C’est mon côté innu qui va vous poser une question, sénateur Gold.

Au Québec, il y a des nations; il y a des chefs et il y a aussi le Conseil en éducation des Premières Nations, qui regroupe 22 communautés des Premières Nations. En ce moment, ils sont en train de contester et de déposer une demande de contrôle judiciaire pour défendre leur position autour de la Loi sur la langue officielle et commune au Québec, le français. Cela a des conséquences directes sur l’enseignement dans nos écoles et dans nos communautés. Ce qui me fait peur — et j’aimerais entendre vos commentaires là-dessus —, c’est que, comme je ne suis pas juriste, si je vois dans un projet de loi qui deviendra une loi une mention spécifique d’une charte et d’une loi dans une province, est-ce que ce gouvernement pourrait dire : « Maintenant, le gouvernement fédéral vous reconnaît à part entière. Donc, excusez-moi, mais vous faites partie de la Loi sur les langues officielles, et l’une de ces langues est le français. » Je parle pour les premiers peuples du Québec.

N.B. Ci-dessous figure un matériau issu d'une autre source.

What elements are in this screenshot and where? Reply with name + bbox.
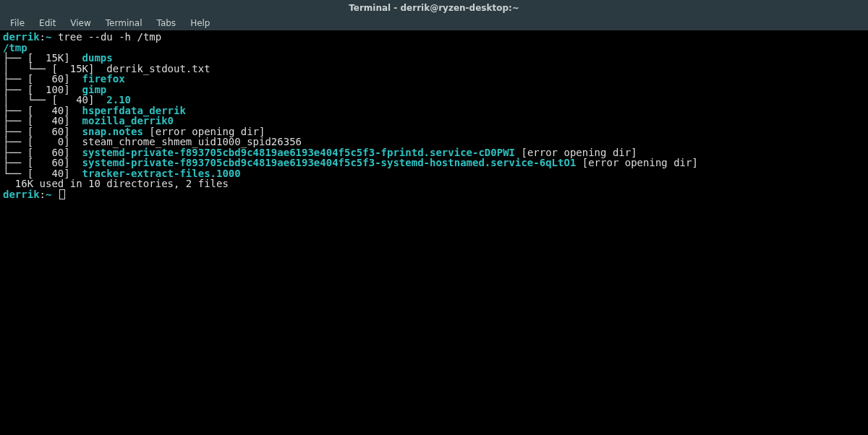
terminal-line: ├── [ 60] systemd-private-f893705cbd9c48… — [3, 158, 865, 168]
terminal-line: ├── [ 60] systemd-private-f893705cbd9c48… — [3, 147, 865, 158]
terminal-line: │ └── [ 40] 2.10 — [3, 95, 865, 105]
menu-terminal[interactable]: Terminal — [98, 17, 150, 30]
menu-tabs[interactable]: Tabs — [150, 17, 184, 30]
command-text: tree --du -h /tmp — [58, 31, 161, 43]
terminal-line: ├── [ 60] firefox — [3, 74, 865, 85]
cursor — [59, 189, 65, 199]
terminal-line: ├── [ 40] mozilla_derrik0 — [3, 116, 865, 126]
menubar: File Edit View Terminal Tabs Help — [0, 16, 868, 30]
tree-extra: [error opening dir] — [576, 157, 698, 168]
menu-help[interactable]: Help — [183, 17, 217, 30]
terminal-line: 16K used in 10 directories, 2 files — [3, 178, 865, 189]
terminal-line: │ └── [ 15K] derrik_stdout.txt — [3, 64, 865, 74]
terminal-line: └── [ 40] tracker-extract-files.1000 — [3, 168, 865, 179]
window-title: Terminal - derrik@ryzen-desktop:~ — [349, 3, 519, 13]
terminal-output[interactable]: derrik:~ tree --du -h /tmp/tmp├── [ 15K]… — [0, 30, 868, 201]
terminal-line: derrik:~ tree --du -h /tmp — [3, 32, 865, 43]
prompt-sep: : — [40, 31, 46, 43]
terminal-line: ├── [ 15K] dumps — [3, 53, 865, 64]
terminal-line: derrik:~ — [3, 189, 865, 200]
terminal-line: ├── [ 40] hsperfdata_derrik — [3, 105, 865, 116]
prompt-sep: : — [40, 189, 46, 200]
menu-edit[interactable]: Edit — [32, 17, 63, 30]
terminal-line: ├── [ 0] steam_chrome_shmem_uid1000_spid… — [3, 137, 865, 147]
terminal-line: ├── [ 60] snap.notes [error opening dir] — [3, 126, 865, 137]
menu-file[interactable]: File — [3, 17, 32, 30]
terminal-line: ├── [ 100] gimp — [3, 85, 865, 95]
menu-view[interactable]: View — [63, 17, 98, 30]
prompt-user: derrik — [3, 189, 40, 200]
terminal-line: /tmp — [3, 43, 865, 53]
window-titlebar: Terminal - derrik@ryzen-desktop:~ — [0, 0, 868, 16]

Le sénateur Gold : Merci de la question.

Je comprends très bien les préoccupations non seulement de votre communauté, mais aussi des communautés autochtones au Québec et ailleurs.

La réponse courte est non. Un gouvernement peut dire n’importe quoi, mais en ce qui concerne des faits juridiques, ce n’est absolument pas le cas.

La référence n’a aucune signification quant au processus en cours au Québec et, plus largement, à l’application de la Charte de la langue française au Québec. C’est uniquement une question de compétence provinciale, et le projet de loi C-13 respecte cela. Je peux ajouter — et cette question sera sans doute abordée en comité — qu’il y a beaucoup de mesures qui permettraient dans ce cas-ci d’encourager et de soutenir les communautés autochtones dans leurs démarches, pour qu’elles aient la possibilité et la capacité de travailler dans leur langue, d’être supervisées dans leur langue et d’être protégées au moyen des changements apportés dans le projet de loi C-13, dans le contexte de leur emploi existant au sein du service public, par exemple.

Merci de la question. Selon moi, la réponse est simple et claire.

Son Honneur la Présidente : Sénatrice Audette, voulez-vous poser une question complémentaire?

La sénatrice Audette : Oui.

Vous savez, avant de siéger au Sénat, j’ai quand même observé tout le monde dans cette Chambre avec beaucoup de passion. Il y a la Loi sur la Déclaration des Nations Unies sur les droits des peuples autochtones. Plusieurs d’entre nous se demandent si ce projet de loi réussit le test de la Loi sur la Déclaration des Nations Unies sur les droits des peuples autochtones. Sinon, comment fera-t-on pour s’assurer qu’un commissaire aux langues autochtones pourra aussi collaborer avec le commissaire aux langues officielles afin que, dans certaines provinces, le commissaire aux langues autochtones ait lui aussi un certain pouvoir? Je sais qu’on parle du projet de loi C-13, mais j’aurais aimé y voir des parallèles ou des relations importantes. J’imagine qu’on pourra en discuter dans le cadre de cette étude. En tant que juriste, vous l’avez mentionné, et vous avez peut-être des conseils à nous donner.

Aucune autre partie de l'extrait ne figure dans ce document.